Exercise objective: Pull out every line below that contains the word "électrique".

Material for the task:
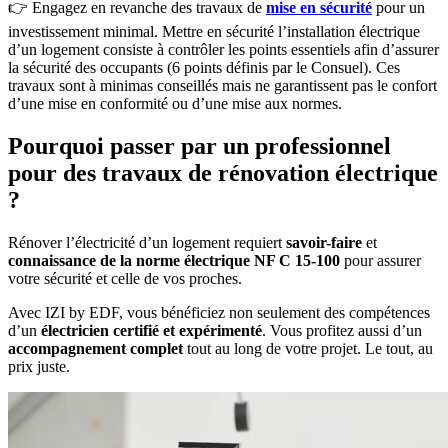
👉 Engagez en revanche des travaux de
mise en sécurité
pour un
investissement minimal. Mettre en sécurité l’installation électrique
d’un logement consiste à contrôler les points essentiels afin d’assurer
la sécurité des occupants (6 points définis par le Consuel). Ces
travaux sont à minimas conseillés mais ne garantissent pas le confort
d’une mise en conformité ou d’une mise aux normes.
Pourquoi passer par un professionnel
pour des travaux de rénovation électrique
?
Rénover l’électricité d’un logement requiert
savoir-faire
et
connaissance de la norme électrique NF C 15-100
pour assurer
votre sécurité et celle de vos proches.
Avec IZI by EDF, vous bénéficiez non seulement des compétences
d’un
électricien certifié et expérimenté
. Vous profitez aussi d’un
accompagnement complet
tout au long de votre projet. Le tout, au
prix juste.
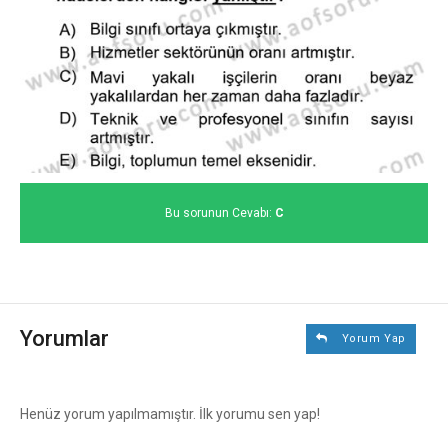
Bu sorunun Cevabı:
C
Yorumlar
Yorum Yap
Henüz yorum yapılmamıştır. İlk yorumu sen yap!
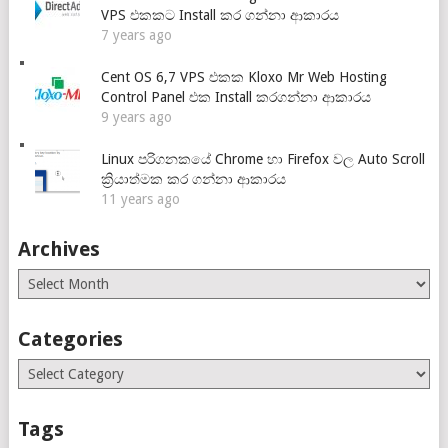
VPS එකකට Install කර ගන්නා ආකාරය
7 years ago
Cent OS 6,7 VPS එකක Kloxo Mr Web Hosting
Control Panel එක Install කරගන්නා ආකාරය
9 years ago
Linux පරිගනකයේ Chrome හා Firefox වල Auto Scroll
ක්‍රියාත්මක කර ගන්නා ආකාරය
11 years ago
Archives
Archives
Categories
Categories
Tags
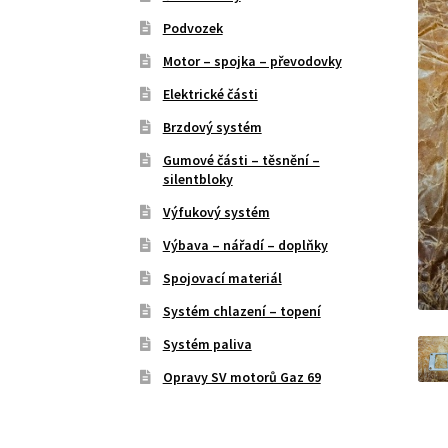
Podvozek
Motor – spojka – převodovky
Elektrické části
Brzdový systém
Gumové části – těsnění –
silentbloky
Výfukový systém
Výbava – nářadí – doplňky
Spojovací materiál
Systém chlazení – topení
Systém paliva
Opravy SV motorů Gaz 69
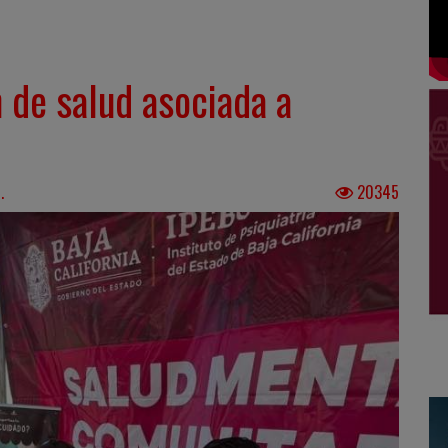
n de salud asociada a
.
20345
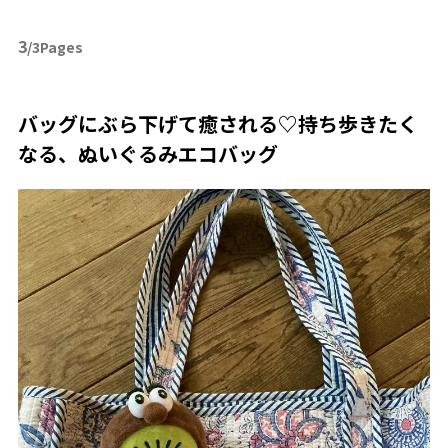
3
/3Pages
バッグにぶら下げて癒される♡持ち歩きたく
なる、ぬいぐるみエコバッグ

Solution:
investissement minimal. Mettre en sécurité l’installation électrique
pour des travaux de rénovation électrique
connaissance de la norme électrique NF C 15-100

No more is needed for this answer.